An example of this is the improvement in equipment maintenance through the use of “digital twins” – virtual models of physical equipment. General Electric (GE) creates software models of its turbines and other industrial products, continuously updating them with real-time operating data. By collecting data from a large number of machines in the field, GE has acquired a wealth of information on normal and abnormal performance. Their Predix application, powered by machine-learning algorithms, can now predict potential failures of specific parts in individual machines.

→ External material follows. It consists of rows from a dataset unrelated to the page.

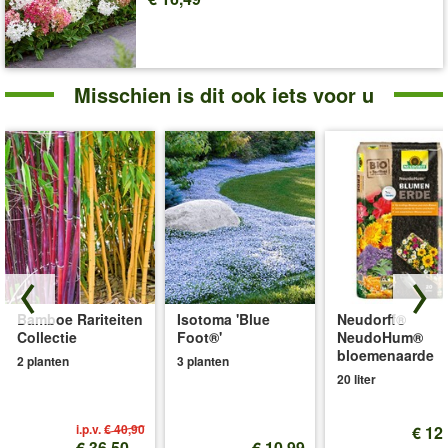
Misschien is dit ook iets voor u
Bamboe Rariteiten
Isotoma 'Blue
Neudorff®
Collectie
Foot®'
NeudoHum®
bloemenaarde
2 planten
3 planten
20 liter
i.p.v.
€ 40,90
€ 12
€ 36,50
€ 10,99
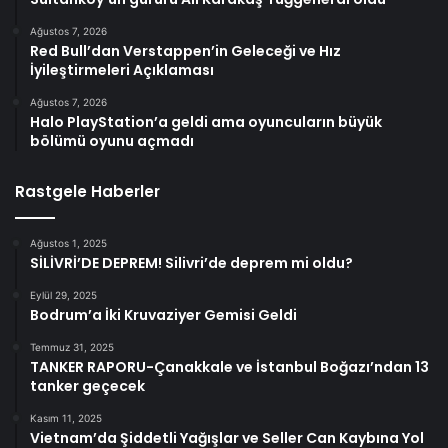
Ağustos 7, 2026
Red Bull’dan Verstappen’in Geleceği ve Hız
İyileştirmeleri Açıklaması
Ağustos 7, 2026
Halo PlayStation’a geldi ama oyuncuların büyük
bölümü oyunu açmadı
Rastgele Haberler
Ağustos 1, 2025
SİLİVRİ’DE DEPREM! Silivri’de deprem mi oldu?
Eylül 29, 2025
Bodrum’a İki Kruvaziyer Gemisi Geldi
Temmuz 31, 2025
TANKER RAPORU-Çanakkale ve İstanbul Boğazı’ndan 13
tanker geçecek
Kasım 11, 2025
Vietnam’da Şiddetli Yağışlar ve Seller Can Kaybına Yol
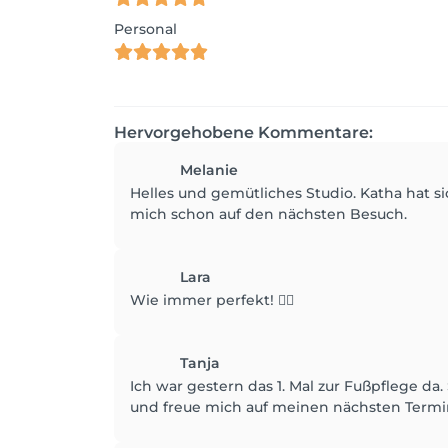
Personal
Hervorgehobene Kommentare:
Melanie
Helles und gemütliches Studio. Katha hat
mich schon auf den nächsten Besuch.
Lara
Wie immer perfekt! 👌🏻
Tanja
Ich war gestern das 1. Mal zur Fußpflege 
und freue mich auf meinen nächsten Termi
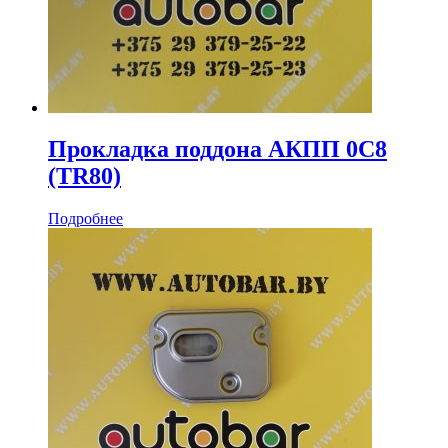
Прокладка поддона АКПП 0C8
(TR80)
Подробнее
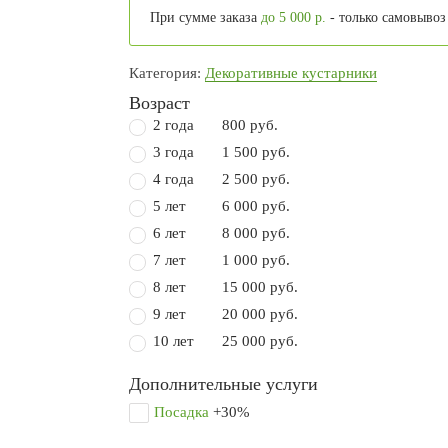
При сумме заказа
до 5 000 р.
- только самовывоз
Категория:
Декоративные кустарники
Возраст
2 года
800 руб.
3 года
1 500 руб.
4 года
2 500 руб.
5 лет
6 000 руб.
6 лет
8 000 руб.
7 лет
1 000 руб.
8 лет
15 000 руб.
9 лет
20 000 руб.
10 лет
25 000 руб.
Дополнительные услуги
Посадка
+30%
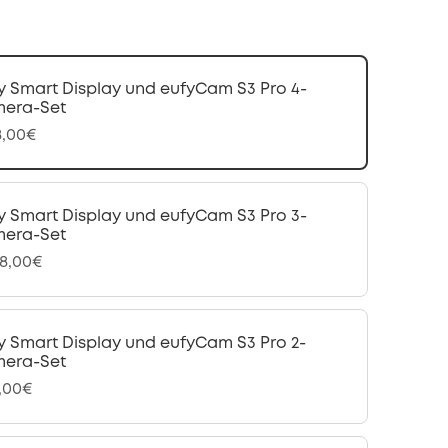
y Smart Display und eufyCam S3 Pro 4-
era-Set
8,00€
y Smart Display und eufyCam S3 Pro 3-
era-Set
48,00€
y Smart Display und eufyCam S3 Pro 2-
era-Set
,00€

This technology has transformed the decision-intensive process of maintaining industrial equipment. For instance, Predix can identify unexpected wear and tear in a turbine’s rotor, analyze its operational history, report the increased damage over time, and provide a warning that without action, the rotor may lose a significant portion of its remaining useful life. The system can then suggest appropriate actions, taking into account the machine’s current condition, the operating environment, and aggregated data on similar damage and repairs. Predix also generates information on the costs, financial benefits, and includes a confidence level (e.g., 95%) for the assumptions made in its analysis.

Without Predix, workers would likely only detect rotor damage during routine maintenance checks, possibly leading to a costly shutdown if the damage goes unnoticed. With Predix, maintenance workers are alerted to potential issues before they escalate, equipped with the necessary information to make informed decisions that can save GE millions of dollars in some cases.

Wrapping Up with Conclusion

The majority of activities at the interface between humans and machines require individuals to engage in new and different tasks (e.g., training a chatbot) and to approach familiar tasks in a different manner (e.g., utilizing the chatbot to deliver improved customer service). However, in our surveys, we have observed that only a small fraction of companies have begun to envision and optimize their business processes for collaborative intelligence. It is evident that organizations focusing solely on automating tasks to replace workers will fail to harness the full potential of AI. Such a strategy is fundamentally flawed. The future’s successful leaders will be those who embrace collaborative intelligence, transforming not only their operations, markets, and industries but also their workforces. This paradigm shift is crucial for unlocking the true benefits of AI and capitalizing on its transformative power.